All the data below needs to be retyped exactly as shown.

___

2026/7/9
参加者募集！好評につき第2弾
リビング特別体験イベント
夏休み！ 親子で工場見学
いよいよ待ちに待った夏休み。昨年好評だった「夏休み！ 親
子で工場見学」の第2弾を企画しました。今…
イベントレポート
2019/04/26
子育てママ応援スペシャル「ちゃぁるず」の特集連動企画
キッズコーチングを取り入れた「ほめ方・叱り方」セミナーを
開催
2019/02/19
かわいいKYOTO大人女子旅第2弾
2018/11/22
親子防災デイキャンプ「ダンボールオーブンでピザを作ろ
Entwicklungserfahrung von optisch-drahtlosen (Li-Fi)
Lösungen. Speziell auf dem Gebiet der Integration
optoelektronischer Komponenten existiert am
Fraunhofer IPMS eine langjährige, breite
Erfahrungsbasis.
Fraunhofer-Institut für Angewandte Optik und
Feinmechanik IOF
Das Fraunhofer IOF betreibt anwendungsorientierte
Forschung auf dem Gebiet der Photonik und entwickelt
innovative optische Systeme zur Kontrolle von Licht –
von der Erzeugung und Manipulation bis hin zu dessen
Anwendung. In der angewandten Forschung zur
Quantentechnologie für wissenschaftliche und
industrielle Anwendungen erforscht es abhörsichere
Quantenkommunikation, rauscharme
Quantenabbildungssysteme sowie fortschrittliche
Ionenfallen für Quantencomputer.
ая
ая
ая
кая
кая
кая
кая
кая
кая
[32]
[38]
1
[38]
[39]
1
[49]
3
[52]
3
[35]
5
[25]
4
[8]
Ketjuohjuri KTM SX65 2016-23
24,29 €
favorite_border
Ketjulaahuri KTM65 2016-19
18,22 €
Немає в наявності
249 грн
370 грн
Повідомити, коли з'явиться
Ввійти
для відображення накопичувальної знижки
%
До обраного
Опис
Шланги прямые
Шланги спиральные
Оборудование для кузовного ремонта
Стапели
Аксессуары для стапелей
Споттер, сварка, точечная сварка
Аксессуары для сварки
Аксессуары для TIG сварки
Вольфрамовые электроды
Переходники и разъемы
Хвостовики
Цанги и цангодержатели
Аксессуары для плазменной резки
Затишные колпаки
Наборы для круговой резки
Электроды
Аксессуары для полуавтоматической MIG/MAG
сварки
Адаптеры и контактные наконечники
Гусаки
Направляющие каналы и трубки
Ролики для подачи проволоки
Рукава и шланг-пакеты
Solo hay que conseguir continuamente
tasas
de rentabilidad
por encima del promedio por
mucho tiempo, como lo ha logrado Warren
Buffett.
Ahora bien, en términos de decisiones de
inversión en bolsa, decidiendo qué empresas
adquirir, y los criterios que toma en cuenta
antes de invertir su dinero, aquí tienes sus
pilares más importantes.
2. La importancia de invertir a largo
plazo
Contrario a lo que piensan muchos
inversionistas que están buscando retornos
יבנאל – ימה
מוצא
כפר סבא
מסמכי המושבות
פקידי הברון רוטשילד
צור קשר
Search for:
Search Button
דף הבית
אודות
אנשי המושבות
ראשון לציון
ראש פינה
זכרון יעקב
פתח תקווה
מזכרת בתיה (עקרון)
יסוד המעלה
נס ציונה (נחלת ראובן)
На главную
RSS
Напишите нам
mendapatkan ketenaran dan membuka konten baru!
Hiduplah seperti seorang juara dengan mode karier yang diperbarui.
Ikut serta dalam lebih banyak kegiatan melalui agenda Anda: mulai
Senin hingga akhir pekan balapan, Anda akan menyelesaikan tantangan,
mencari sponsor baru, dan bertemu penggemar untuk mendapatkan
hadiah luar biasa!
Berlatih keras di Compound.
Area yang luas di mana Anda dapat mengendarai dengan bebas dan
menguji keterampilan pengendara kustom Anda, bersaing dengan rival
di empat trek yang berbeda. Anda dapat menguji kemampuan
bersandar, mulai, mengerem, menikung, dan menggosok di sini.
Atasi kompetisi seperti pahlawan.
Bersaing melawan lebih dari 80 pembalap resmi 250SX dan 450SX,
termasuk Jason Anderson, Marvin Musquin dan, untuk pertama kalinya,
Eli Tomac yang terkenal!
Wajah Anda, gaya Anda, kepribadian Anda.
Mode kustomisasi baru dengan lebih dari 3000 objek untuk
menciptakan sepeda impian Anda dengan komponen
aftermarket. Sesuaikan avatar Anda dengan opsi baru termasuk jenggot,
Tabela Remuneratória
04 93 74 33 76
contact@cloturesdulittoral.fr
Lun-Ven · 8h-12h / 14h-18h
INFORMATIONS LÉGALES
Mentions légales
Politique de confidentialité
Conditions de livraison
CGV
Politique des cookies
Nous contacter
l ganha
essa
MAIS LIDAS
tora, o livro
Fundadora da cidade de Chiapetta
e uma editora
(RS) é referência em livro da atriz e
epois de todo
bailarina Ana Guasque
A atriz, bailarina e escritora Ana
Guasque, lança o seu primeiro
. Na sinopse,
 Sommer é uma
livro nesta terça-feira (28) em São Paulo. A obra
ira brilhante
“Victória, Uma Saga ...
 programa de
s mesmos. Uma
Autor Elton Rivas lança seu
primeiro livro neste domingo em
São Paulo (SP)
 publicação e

___

### Written reply:
2026/7/9
参加者募集！好評につき第2弾
リビング特別体験イベント
夏休み！ 親子で工場見学
いよいよ待ちに待った夏休み。昨年好評だった「夏休み！ 親
子で工場見学」の第2弾を企画しました。今…
イベントレポート
2019/04/26
子育てママ応援スペシャル「ちゃぁるず」の特集連動企画
キッズコーチングを取り入れた「ほめ方・叱り方」セミナーを
開催
2019/02/19
かわいいKYOTO大人女子旅第2弾
2018/11/22
親子防災デイキャンプ「ダンボールオーブンでピザを作ろ
Entwicklungserfahrung von optisch-drahtlosen (Li-Fi)
Lösungen. Speziell auf dem Gebiet der Integration
optoelektronischer Komponenten existiert am
Fraunhofer IPMS eine langjährige, breite
Erfahrungsbasis.
Fraunhofer-Institut für Angewandte Optik und
Feinmechanik IOF
Das Fraunhofer IOF betreibt anwendungsorientierte
Forschung auf dem Gebiet der Photonik und entwickelt
innovative optische Systeme zur Kontrolle von Licht –
von der Erzeugung und Manipulation bis hin zu dessen
Anwendung. In der angewandten Forschung zur
Quantentechnologie für wissenschaftliche und
industrielle Anwendungen erforscht es abhörsichere
Quantenkommunikation, rauscharme
Quantenabbildungssysteme sowie fortschrittliche
Ionenfallen für Quantencomputer.
ая
ая
ая
кая
кая
кая
кая
кая
кая
[32]
[38]
1
[38]
[39]
1
[49]
3
[52]
3
[35]
5
[25]
4
[8]
Ketjuohjuri KTM SX65 2016-23
24,29 €
favorite_border
Ketjulaahuri KTM65 2016-19
18,22 €
Немає в наявності
249 грн
370 грн
Повідомити, коли з'явиться
Ввійти
для відображення накопичувальної знижки
%
До обраного
Опис
Шланги прямые
Шланги спиральные
Оборудование для кузовного ремонта
Стапели
Аксессуары для стапелей
Споттер, сварка, точечная сварка
Аксессуары для сварки
Аксессуары для TIG сварки
Вольфрамовые электроды
Переходники и разъемы
Хвостовики
Цанги и цангодержатели
Аксессуары для плазменной резки
Затишные колпаки
Наборы для круговой резки
Электроды
Аксессуары для полуавтоматической MIG/MAG
сварки
Адаптеры и контактные наконечники
Гусаки
Направляющие каналы и трубки
Ролики для подачи проволоки
Рукава и шланг-пакеты
Solo hay que conseguir continuamente
tasas
de rentabilidad
por encima del promedio por
mucho tiempo, como lo ha logrado Warren
Buffett.
Ahora bien, en términos de decisiones de
inversión en bolsa, decidiendo qué empresas
adquirir, y los criterios que toma en cuenta
antes de invertir su dinero, aquí tienes sus
pilares más importantes.
2. La importancia de invertir a largo
plazo
Contrario a lo que piensan muchos
inversionistas que están buscando retornos
יבנאל – ימה
מוצא
כפר סבא
מסמכי המושבות
פקידי הברון רוטשילד
צור קשר
Search for:
Search Button
דף הבית
אודות
אנשי המושבות
ראשון לציון
ראש פינה
זכרון יעקב
פתח תקווה
מזכרת בתיה (עקרון)
יסוד המעלה
נס ציונה (נחלת ראובן)
На главную
RSS
Напишите нам
mendapatkan ketenaran dan membuka konten baru!
Hiduplah seperti seorang juara dengan mode karier yang diperbarui.
Ikut serta dalam lebih banyak kegiatan melalui agenda Anda: mulai
Senin hingga akhir pekan balapan, Anda akan menyelesaikan tantangan,
mencari sponsor baru, dan bertemu penggemar untuk mendapatkan
hadiah luar biasa!
Berlatih keras di Compound.
Area yang luas di mana Anda dapat mengendarai dengan bebas dan
menguji keterampilan pengendara kustom Anda, bersaing dengan rival
di empat trek yang berbeda. Anda dapat menguji kemampuan
bersandar, mulai, mengerem, menikung, dan menggosok di sini.
Atasi kompetisi seperti pahlawan.
Bersaing melawan lebih dari 80 pembalap resmi 250SX dan 450SX,
termasuk Jason Anderson, Marvin Musquin dan, untuk pertama kalinya,
Eli Tomac yang terkenal!
Wajah Anda, gaya Anda, kepribadian Anda.
Mode kustomisasi baru dengan lebih dari 3000 objek untuk
menciptakan sepeda impian Anda dengan komponen
aftermarket. Sesuaikan avatar Anda dengan opsi baru termasuk jenggot,
Tabela Remuneratória
04 93 74 33 76
contact@cloturesdulittoral.fr
Lun-Ven · 8h-12h / 14h-18h
INFORMATIONS LÉGALES
Mentions légales
Politique de confidentialité
Conditions de livraison
CGV
Politique des cookies
Nous contacter
l ganha
essa
MAIS LIDAS
tora, o livro
Fundadora da cidade de Chiapetta
e uma editora
(RS) é referência em livro da atriz e
epois de todo
bailarina Ana Guasque
A atriz, bailarina e escritora Ana
Guasque, lança o seu primeiro
. Na sinopse,
 Sommer é uma
livro nesta terça-feira (28) em São Paulo. A obra
ira brilhante
“Victória, Uma Saga ...
 programa de
s mesmos. Uma
Autor Elton Rivas lança seu
primeiro livro neste domingo em
São Paulo (SP)
 publicação e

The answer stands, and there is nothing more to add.